Abstract

In situ experimental data and numerical model results are presented from the Ligurian Sea in the northwestern Mediterranean. Here surface winds are light in summer except during occasional Mistral events which are often associated with cyclogenesis in the lee of the Alps. The Ligurian Sea Air-Sea Interaction Experiment (LASIE07) took place in June 2007, with a focus on the coincident measurement of oceanic and atmospheric boundary layer properties. To help interpret the observational results we use the Coupled Ocean-Atmosphere Mesoscale Prediction System (COAMPS®), developed at the Naval Research Laboratory. This system includes an atmospheric sigma coordinate, non-hydrostatic model, coupled to a hydrostatic sigma-z level ocean model (Naval Coastal Ocean Model), using the Earth System Modeling Framework (ESMF). Both models are at high resolution: the inner nest of the COAMPS domain is on a 4 km grid with 40 vertical levels, and that for NCOM on a 2km grid with 50 levels. The coupled model system is evaluated for a month-long simulation which includes data assimilation in the atmosphere but not the ocean. Correlatation coefficients between model and observed values for near-surface wind speeds, and turbulent heat fluxes are above 0.5 (significant at 99%) at a deep water mooring. A comparison of the coupled run with an uncoupled atmospheric run using analysis SST at the surface boundary, both of which use atmospheric data assimilation, does not reveal significant or systematic differences.
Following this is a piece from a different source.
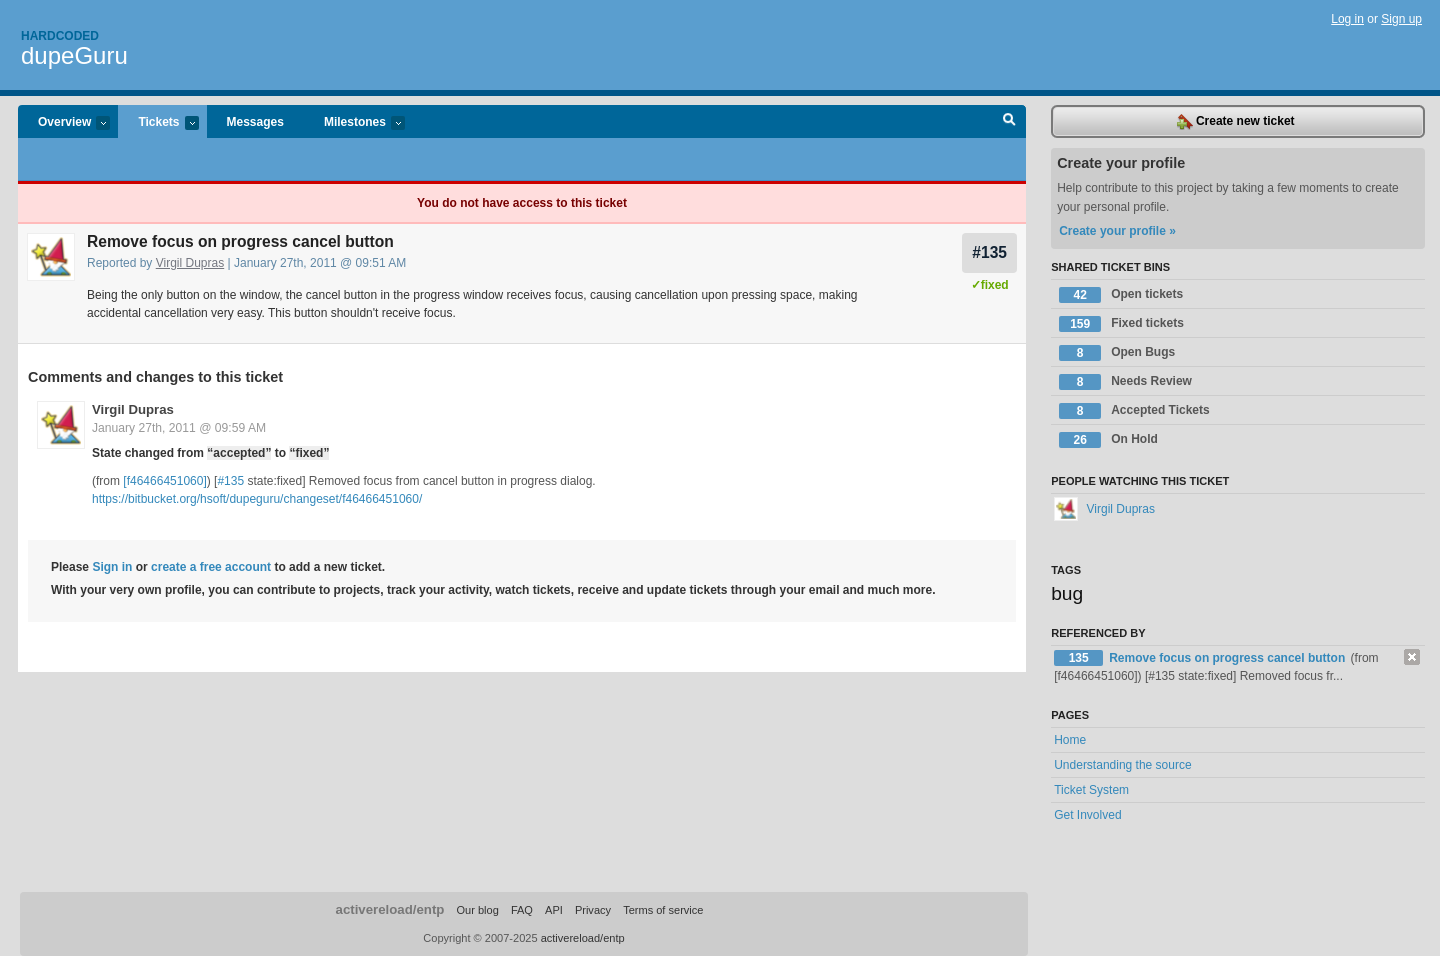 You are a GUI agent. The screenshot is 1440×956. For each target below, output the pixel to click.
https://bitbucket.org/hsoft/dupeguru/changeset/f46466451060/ (257, 499)
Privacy (593, 910)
Therefore a non-assimilating run for the period of a strong wind event (26–29 June), is performed to examine more closely the impact of coupling on the flux fields and SST. Here, the cooling of SST up to 3°C over 72 hours in a fully coupled run affects the surface stress, which is reduced by ~20%, and the surface latent heat flux which is reduced by 50%, relative to an uncoupled simulation where the SST is kept fixed at the initial value of the coupled run. In other words, the coupling provides a negative feedback on the surface forcing under strong winds.